À frente da ONG, que atendeu 1.657 jovens em 19 anos, está a coreógrafa Dora Andrade, 51, que criou a Edisca como contrapartida a um apoio do governo estadual que havia recebido para o grupo de dança que levava seu nome. A ONG nasceu em um antigo prédio alugado e contava com uma sala de 10 m², administração e banheiro. Devido a um problema de drenagem nas imediações do prédio, em época de chuvas a água atingia a altura do joelho. À medida que outras salas do local iam sendo desocupadas, Dora ia ampliando o espaço da ONG. Assim nasceram a biblioteca, o refeitório e a sala de atendimento médico.

A chance de obter um espaço próprio surgiu em 1999, com o apoio do Instituto Ayrton Senna. Mas, mesmo com o dinheiro em mãos, Dora enfrentou problemas: a negociação do primeiro terreno escolhido foi suspensa quando o corretor soube que seria instalado ali um projeto social.

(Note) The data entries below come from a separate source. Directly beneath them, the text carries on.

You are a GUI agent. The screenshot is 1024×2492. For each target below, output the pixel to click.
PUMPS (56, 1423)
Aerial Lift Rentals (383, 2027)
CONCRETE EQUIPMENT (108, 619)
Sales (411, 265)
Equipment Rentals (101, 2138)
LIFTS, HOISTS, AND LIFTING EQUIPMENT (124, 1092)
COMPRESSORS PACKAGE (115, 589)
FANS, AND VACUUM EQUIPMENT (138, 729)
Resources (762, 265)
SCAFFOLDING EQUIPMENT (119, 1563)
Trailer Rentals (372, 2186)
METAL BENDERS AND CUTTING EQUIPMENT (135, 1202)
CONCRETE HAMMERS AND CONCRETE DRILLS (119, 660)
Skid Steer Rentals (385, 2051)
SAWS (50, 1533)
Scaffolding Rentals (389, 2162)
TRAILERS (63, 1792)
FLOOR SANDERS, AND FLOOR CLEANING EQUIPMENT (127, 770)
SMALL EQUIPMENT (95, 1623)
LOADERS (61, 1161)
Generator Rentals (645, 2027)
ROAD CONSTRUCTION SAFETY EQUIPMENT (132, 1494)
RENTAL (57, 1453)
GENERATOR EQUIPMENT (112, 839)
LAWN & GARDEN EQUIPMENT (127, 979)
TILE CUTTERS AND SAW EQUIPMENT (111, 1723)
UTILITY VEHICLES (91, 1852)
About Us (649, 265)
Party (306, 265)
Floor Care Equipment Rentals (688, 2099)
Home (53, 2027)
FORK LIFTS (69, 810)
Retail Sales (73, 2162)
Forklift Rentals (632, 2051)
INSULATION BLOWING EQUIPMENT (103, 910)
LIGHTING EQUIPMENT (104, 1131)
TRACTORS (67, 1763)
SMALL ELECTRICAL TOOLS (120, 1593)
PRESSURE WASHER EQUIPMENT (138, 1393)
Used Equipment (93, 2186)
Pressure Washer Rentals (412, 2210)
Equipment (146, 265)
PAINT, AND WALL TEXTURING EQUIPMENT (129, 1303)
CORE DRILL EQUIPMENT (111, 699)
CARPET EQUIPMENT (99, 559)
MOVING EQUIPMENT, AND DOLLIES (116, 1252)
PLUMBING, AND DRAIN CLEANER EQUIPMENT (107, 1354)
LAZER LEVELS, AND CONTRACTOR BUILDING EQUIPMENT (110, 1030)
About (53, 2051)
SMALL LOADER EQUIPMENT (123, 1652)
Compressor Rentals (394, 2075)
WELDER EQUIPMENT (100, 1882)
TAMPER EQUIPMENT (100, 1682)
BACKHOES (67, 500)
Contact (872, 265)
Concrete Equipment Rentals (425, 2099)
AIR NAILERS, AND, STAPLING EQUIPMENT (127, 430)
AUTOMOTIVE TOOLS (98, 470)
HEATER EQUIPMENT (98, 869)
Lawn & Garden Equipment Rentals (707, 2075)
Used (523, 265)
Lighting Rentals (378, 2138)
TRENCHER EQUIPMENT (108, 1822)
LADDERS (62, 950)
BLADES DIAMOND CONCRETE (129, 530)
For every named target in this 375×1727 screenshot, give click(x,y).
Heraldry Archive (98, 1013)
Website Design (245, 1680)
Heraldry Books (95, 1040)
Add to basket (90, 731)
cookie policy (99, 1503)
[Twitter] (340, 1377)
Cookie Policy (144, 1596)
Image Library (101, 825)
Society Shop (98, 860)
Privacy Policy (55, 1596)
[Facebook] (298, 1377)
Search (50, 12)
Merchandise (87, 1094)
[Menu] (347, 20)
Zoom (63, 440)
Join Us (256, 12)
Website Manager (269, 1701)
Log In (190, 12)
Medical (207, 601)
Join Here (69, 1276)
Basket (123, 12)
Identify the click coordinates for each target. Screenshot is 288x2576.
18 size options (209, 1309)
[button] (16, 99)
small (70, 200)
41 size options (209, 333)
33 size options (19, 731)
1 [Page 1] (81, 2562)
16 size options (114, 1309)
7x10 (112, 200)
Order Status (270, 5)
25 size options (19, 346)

A coreógrafa então conseguiu comprar outro terreno, mas teve de lidar com um abaixo-assinado da vizinhança, que não queria a ONG. Dessa vez, a Edisca fincou pé e, oito meses depois, inaugurou a sede que ocupa até hoje, e que agora passa por sua primeira reforma.

Boa parte dos espaços está ganhando cara nova: as quatro salas de reforço escolar, as duas salas de dança (130 m² cada uma), o espaço de apresentações (com 200 lugares na plateia), o refeitório, o clube de xadrez, o ateliê de artes e ofícios, a sala de reunião e a biblioteca, que tem 5 mil títulos e quatro computadores. Há ainda um porão e uma sala de informática com capacidade para até 12 computadores – que a ONG ainda não pôde adquirir.

Hoje, 350 alunos frequentam o local, além de seus familiares, atendidos nas áreas de arte, educação, nutrição e saúde. A ONG também atua em outras duas frentes. A primeira consiste na pesquisa, na produção e na sistematização do conhecimento gerado a partir da observação do próprio trabalho. A segunda, na disseminação de sua metologia educacional, estimulando e estruturando outras organizações que têm os mesmos princípios.

Para realizar essa divulgação, foi criada a Partilha, uma Oscip (Organização da Sociedade Civil de Interesse Público). O programa de capacitação em arte e educação da Partilha já recebeu alunos de diversas universidades americanas – o período que passam na ONG conta como crédito no currículo deles. Entre os visitantes estavam estudantes de sociologia da Universidade do Colorado e de políticas públicas da Duke University.

A Edisca também atraiu o interesse acadêmico da socióloga Isaurora Cláudia Martins de Freitas, que teve a ONG como tema de seu mestrado e de seu doutorado na Universidade Federal do Ceará. O estudo dela mostrou de que forma a entidade faz diferença na vida dos jovens atendidos. Segundo ela, eles vêm cumprindo percursos diferentes do que aqueles que os pais cumpriram. Ícaro Amorim é um exemplo: bailarino da Edisca, conseguiu uma bolsa de estudos por meio da ONG e, em 2007, entrou em direito na UFC.

Com tantos resultados positivos, a Edisca recebeu o Prêmio Abrinq pelos Direitos da Criança (1996), o Prêmio Unesco na categoria Juventude e Cidadania (1999) e o Prêmio Itaú-Unicef (2003), entre outros. E a boa gestão – auditada anualmente – impede a Edisca de ficar no vermelho. "Mas há uma imagem idealizada da instituição", pondera Dora. Nem os prêmios nem os parceiros garantem a sustentabilidade da ONG, diz.

Parte da renda vem de espetáculos em congressos e de outros eventos. Em janeiro, a Edisca volta ao teatro com um novo espetáculo: Sagrada. Entre as coreógrafas está a estudante de educação física Tatiane Gama, 27. Ex-aluna da Edisca, ela diz que a ONG continua a ser prioridade em sua vida. "Trabalhar aqui é retribuir o que fizeram por mim. Aqui, todos fazem com que o brilho que está dentro da gente saia para todo mundo ver."